TEL AVIV -- Iranians living abroad are ashamed of him. Wealthy Iranian entrepreneurs and political moderates shudder at every word he utters, especially on foreign policy. Foreign leaders and analysts have called him a "great danger" to the region. Israel's Iranian-born former defense minister, Shaul Mofaz, has likened him to Adolf Hitler.
Yet to millions of Iranians, far more than the West can imagine, Iranian President Mahmoud Ahmadinejad is a rather popular guy.
Barring his outbursts denying the extent of the Holocaust and threatening Israel with annihilation, Mr. Ahmadinejad is saying and doing what a majority of Iranians want to hear. The key to his success is that he has learned who the average Iranian is and what he or she wants. The West has not.
In fact, the West has it completely wrong. Unlike reports in the Western media, the average Iranian is not the well-dressed, lipstick-wearing woman of northern Tehran who speaks with Western reporters about Channel, Gucci and Jennifer Lopez. The average Iranian is from the lower income brackets and lives outside Tehran.

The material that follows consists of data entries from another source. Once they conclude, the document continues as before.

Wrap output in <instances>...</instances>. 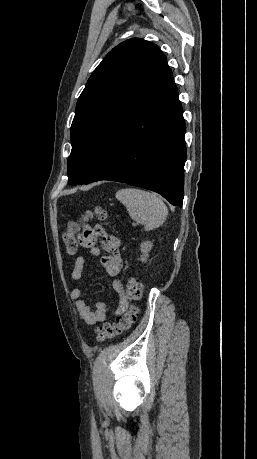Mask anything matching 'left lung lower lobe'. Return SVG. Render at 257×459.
I'll list each match as a JSON object with an SVG mask.
<instances>
[{"label":"left lung lower lobe","instance_id":"left-lung-lower-lobe-1","mask_svg":"<svg viewBox=\"0 0 257 459\" xmlns=\"http://www.w3.org/2000/svg\"><path fill=\"white\" fill-rule=\"evenodd\" d=\"M184 134L178 90L165 62L114 130L109 156L94 181L142 187L182 206Z\"/></svg>","mask_w":257,"mask_h":459}]
</instances>
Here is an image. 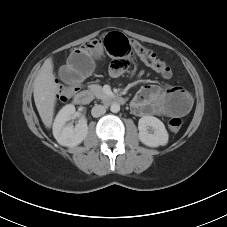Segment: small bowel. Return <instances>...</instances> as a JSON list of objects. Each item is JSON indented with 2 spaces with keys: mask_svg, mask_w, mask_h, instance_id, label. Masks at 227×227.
<instances>
[{
  "mask_svg": "<svg viewBox=\"0 0 227 227\" xmlns=\"http://www.w3.org/2000/svg\"><path fill=\"white\" fill-rule=\"evenodd\" d=\"M102 50L88 53L84 50L72 52L67 62L62 63L57 70L58 79L68 86L81 87L89 78L97 73L98 65L95 59L100 58ZM132 67L130 58L114 59L110 75L114 78L122 76ZM192 106L190 94L180 87L163 89L157 85H144L131 102L133 112L138 116H183Z\"/></svg>",
  "mask_w": 227,
  "mask_h": 227,
  "instance_id": "c3829d8e",
  "label": "small bowel"
}]
</instances>
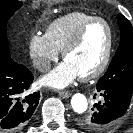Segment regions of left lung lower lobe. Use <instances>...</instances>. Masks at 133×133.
I'll use <instances>...</instances> for the list:
<instances>
[{
  "label": "left lung lower lobe",
  "mask_w": 133,
  "mask_h": 133,
  "mask_svg": "<svg viewBox=\"0 0 133 133\" xmlns=\"http://www.w3.org/2000/svg\"><path fill=\"white\" fill-rule=\"evenodd\" d=\"M131 92L122 88L110 87L100 90L104 100L94 104L90 121L97 127L90 133L103 131L114 125L126 112L132 97Z\"/></svg>",
  "instance_id": "left-lung-lower-lobe-1"
}]
</instances>
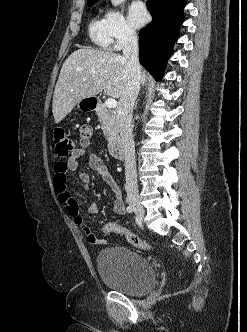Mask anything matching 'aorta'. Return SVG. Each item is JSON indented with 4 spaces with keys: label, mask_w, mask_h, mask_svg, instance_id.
<instances>
[{
    "label": "aorta",
    "mask_w": 247,
    "mask_h": 332,
    "mask_svg": "<svg viewBox=\"0 0 247 332\" xmlns=\"http://www.w3.org/2000/svg\"><path fill=\"white\" fill-rule=\"evenodd\" d=\"M111 2L114 6H117V5L121 4L122 2H124V0H111Z\"/></svg>",
    "instance_id": "1"
}]
</instances>
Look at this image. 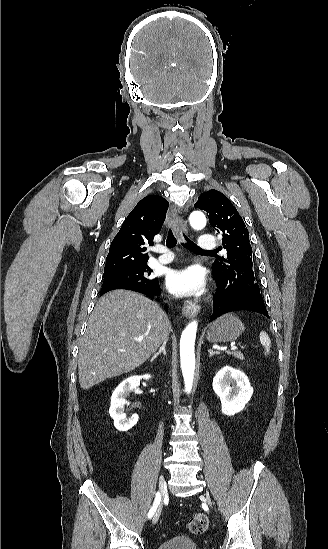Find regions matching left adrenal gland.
I'll use <instances>...</instances> for the list:
<instances>
[{
  "label": "left adrenal gland",
  "instance_id": "left-adrenal-gland-1",
  "mask_svg": "<svg viewBox=\"0 0 328 549\" xmlns=\"http://www.w3.org/2000/svg\"><path fill=\"white\" fill-rule=\"evenodd\" d=\"M208 353H209L210 357H212V355H216V353H218V351H213V349H208Z\"/></svg>",
  "mask_w": 328,
  "mask_h": 549
}]
</instances>
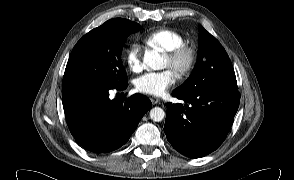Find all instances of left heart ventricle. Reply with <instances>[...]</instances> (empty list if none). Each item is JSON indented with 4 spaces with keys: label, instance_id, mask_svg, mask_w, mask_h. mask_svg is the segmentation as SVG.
<instances>
[{
    "label": "left heart ventricle",
    "instance_id": "b2bd125f",
    "mask_svg": "<svg viewBox=\"0 0 294 180\" xmlns=\"http://www.w3.org/2000/svg\"><path fill=\"white\" fill-rule=\"evenodd\" d=\"M165 66H170V61H169V59L167 57L165 59Z\"/></svg>",
    "mask_w": 294,
    "mask_h": 180
}]
</instances>
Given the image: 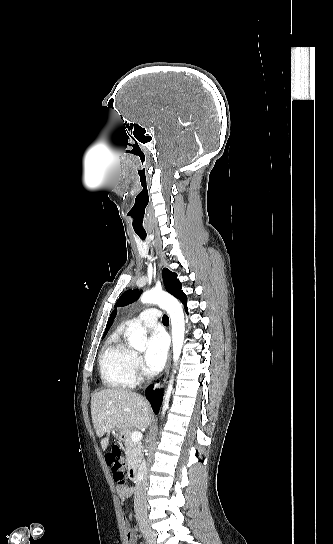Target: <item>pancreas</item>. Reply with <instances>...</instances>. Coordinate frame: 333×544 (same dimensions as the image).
Wrapping results in <instances>:
<instances>
[{
  "instance_id": "cf45deb5",
  "label": "pancreas",
  "mask_w": 333,
  "mask_h": 544,
  "mask_svg": "<svg viewBox=\"0 0 333 544\" xmlns=\"http://www.w3.org/2000/svg\"><path fill=\"white\" fill-rule=\"evenodd\" d=\"M131 431H128L124 438L125 454L127 465H136L140 462L142 457V443L134 442L131 439Z\"/></svg>"
}]
</instances>
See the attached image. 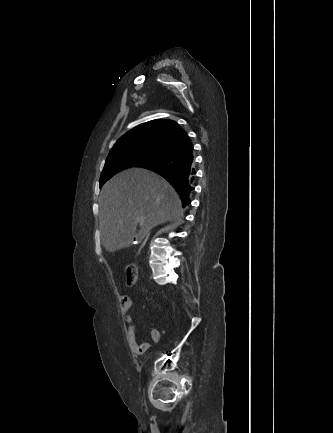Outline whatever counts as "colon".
Here are the masks:
<instances>
[{"label":"colon","instance_id":"1","mask_svg":"<svg viewBox=\"0 0 333 433\" xmlns=\"http://www.w3.org/2000/svg\"><path fill=\"white\" fill-rule=\"evenodd\" d=\"M126 271V279L129 285H133L136 283L138 279V268L135 264H128L125 268Z\"/></svg>","mask_w":333,"mask_h":433}]
</instances>
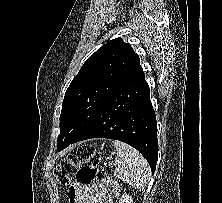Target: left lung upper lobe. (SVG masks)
I'll list each match as a JSON object with an SVG mask.
<instances>
[{"mask_svg":"<svg viewBox=\"0 0 222 203\" xmlns=\"http://www.w3.org/2000/svg\"><path fill=\"white\" fill-rule=\"evenodd\" d=\"M139 65V56L122 38L107 42L86 60L65 93L57 149L83 131Z\"/></svg>","mask_w":222,"mask_h":203,"instance_id":"left-lung-upper-lobe-1","label":"left lung upper lobe"}]
</instances>
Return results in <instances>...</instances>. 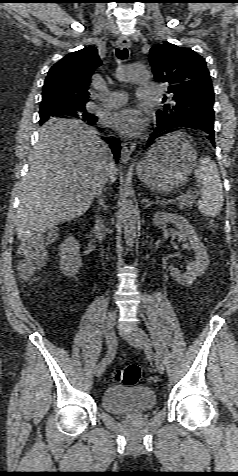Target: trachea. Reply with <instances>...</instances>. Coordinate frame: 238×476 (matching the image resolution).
<instances>
[{
  "instance_id": "obj_1",
  "label": "trachea",
  "mask_w": 238,
  "mask_h": 476,
  "mask_svg": "<svg viewBox=\"0 0 238 476\" xmlns=\"http://www.w3.org/2000/svg\"><path fill=\"white\" fill-rule=\"evenodd\" d=\"M116 56L121 59V60H124L128 57V50L126 48L120 50V49H117L116 50Z\"/></svg>"
}]
</instances>
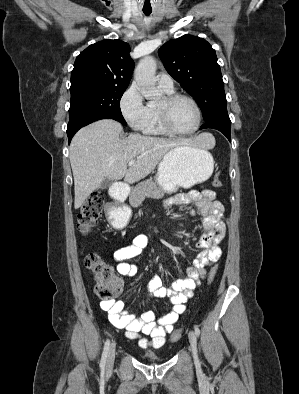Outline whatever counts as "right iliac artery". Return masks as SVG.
I'll return each instance as SVG.
<instances>
[{
    "instance_id": "right-iliac-artery-1",
    "label": "right iliac artery",
    "mask_w": 299,
    "mask_h": 394,
    "mask_svg": "<svg viewBox=\"0 0 299 394\" xmlns=\"http://www.w3.org/2000/svg\"><path fill=\"white\" fill-rule=\"evenodd\" d=\"M109 346H110V340L107 339L104 344V349H103V353H102V357H101V361H100V367L102 369H104V367H105V363H106V359H107V355H108V351H109Z\"/></svg>"
}]
</instances>
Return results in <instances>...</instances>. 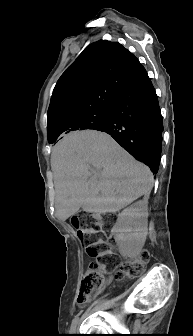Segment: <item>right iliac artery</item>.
I'll use <instances>...</instances> for the list:
<instances>
[{
  "instance_id": "1",
  "label": "right iliac artery",
  "mask_w": 193,
  "mask_h": 336,
  "mask_svg": "<svg viewBox=\"0 0 193 336\" xmlns=\"http://www.w3.org/2000/svg\"><path fill=\"white\" fill-rule=\"evenodd\" d=\"M77 322H78V316H76L73 320H72V324H71V327H70V331L73 332L76 328V325H77Z\"/></svg>"
}]
</instances>
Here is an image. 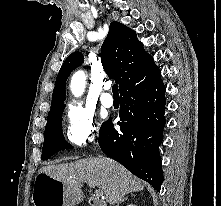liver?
<instances>
[{
    "mask_svg": "<svg viewBox=\"0 0 221 206\" xmlns=\"http://www.w3.org/2000/svg\"><path fill=\"white\" fill-rule=\"evenodd\" d=\"M58 181L79 188L80 182L98 187L110 205L123 196L141 191L144 183L119 163L101 157L80 159L71 163L44 166L39 170Z\"/></svg>",
    "mask_w": 221,
    "mask_h": 206,
    "instance_id": "liver-1",
    "label": "liver"
}]
</instances>
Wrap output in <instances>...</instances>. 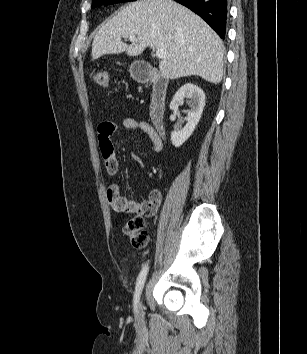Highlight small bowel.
Returning a JSON list of instances; mask_svg holds the SVG:
<instances>
[{"mask_svg":"<svg viewBox=\"0 0 307 354\" xmlns=\"http://www.w3.org/2000/svg\"><path fill=\"white\" fill-rule=\"evenodd\" d=\"M122 125L125 129L139 130L145 133L151 140L155 153H159L163 149V137L150 123L146 121H139L134 118H125L122 121ZM117 128V124L113 121H103L98 127L100 150L104 159L106 170L110 175H115L119 169V162L111 141V137ZM101 142H105L106 145L102 146ZM106 195L110 205L114 209L118 206L128 213H140L146 216L154 215L161 203V193L156 189H153L149 193L147 200L141 203H136L123 197L121 195L120 186L116 183L111 184L108 187Z\"/></svg>","mask_w":307,"mask_h":354,"instance_id":"small-bowel-1","label":"small bowel"}]
</instances>
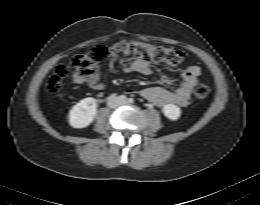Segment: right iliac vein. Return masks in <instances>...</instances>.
<instances>
[{
    "label": "right iliac vein",
    "mask_w": 260,
    "mask_h": 205,
    "mask_svg": "<svg viewBox=\"0 0 260 205\" xmlns=\"http://www.w3.org/2000/svg\"><path fill=\"white\" fill-rule=\"evenodd\" d=\"M119 99H117V98H112L111 99V103L113 104V105H117V104H119Z\"/></svg>",
    "instance_id": "obj_1"
}]
</instances>
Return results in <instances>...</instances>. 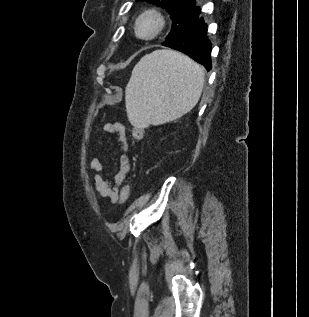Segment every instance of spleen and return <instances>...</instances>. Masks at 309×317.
Wrapping results in <instances>:
<instances>
[{"instance_id":"1","label":"spleen","mask_w":309,"mask_h":317,"mask_svg":"<svg viewBox=\"0 0 309 317\" xmlns=\"http://www.w3.org/2000/svg\"><path fill=\"white\" fill-rule=\"evenodd\" d=\"M203 68L173 50H155L135 65L125 89L126 112L137 127L176 120L198 103Z\"/></svg>"}]
</instances>
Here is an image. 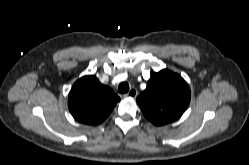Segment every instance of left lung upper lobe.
<instances>
[{
	"instance_id": "obj_1",
	"label": "left lung upper lobe",
	"mask_w": 249,
	"mask_h": 165,
	"mask_svg": "<svg viewBox=\"0 0 249 165\" xmlns=\"http://www.w3.org/2000/svg\"><path fill=\"white\" fill-rule=\"evenodd\" d=\"M191 98L188 84L177 73L163 69L151 74L146 89L137 97L144 116L157 126L177 120Z\"/></svg>"
}]
</instances>
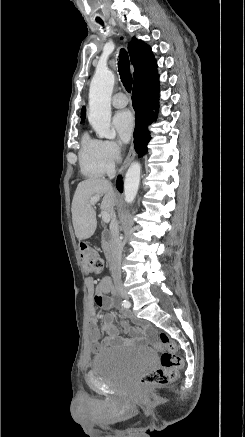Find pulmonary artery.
<instances>
[{
    "label": "pulmonary artery",
    "instance_id": "obj_1",
    "mask_svg": "<svg viewBox=\"0 0 245 437\" xmlns=\"http://www.w3.org/2000/svg\"><path fill=\"white\" fill-rule=\"evenodd\" d=\"M112 105L115 108H123L128 104V98L123 93H116L111 100Z\"/></svg>",
    "mask_w": 245,
    "mask_h": 437
}]
</instances>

Since taking office, Mr. Ahmadinejad has done much to reach out to these people, who live mostly in rural areas. This is not only because his origin is provincial. Former President Mohammad Khatami and the president before him, Hashemi Rafsanjani, also were from the provinces, but they treated Tehran as if it represented Iran. Through his constant trips to the provinces (13 so far), Mr. Ahmadinejad has made non-Tehranis feel as if they also belong to Iran.
More important, Mr. Ahmadinejad is putting his money where his mouth is. In his budget approved in December, expenditures in rural areas increased by as much as 180 percent in his first year as president.
The rural population in Iran likes and appreciates him for his generosity because in the years before Mr. Ahmadinejad, those outside Tehran were treated as if they were distant relatives when it came to government investment and expenditure. This appreciation of the president exists even though far more of the rural population made sacrifices for the sake of the 1979 Islamic revolution than were made by residents of Tehran.
So these days, when "their" man is in town, rural Iranians turn up in the hundreds of thousands to greet him. Many of the people want to share their problems with him. This became apparent recently when, during a trip to Golestan Province in the northeast, 135,000 letters addressed to Mr. Ahmadinejad were handed to his delegation and to him personally by people in the crowd.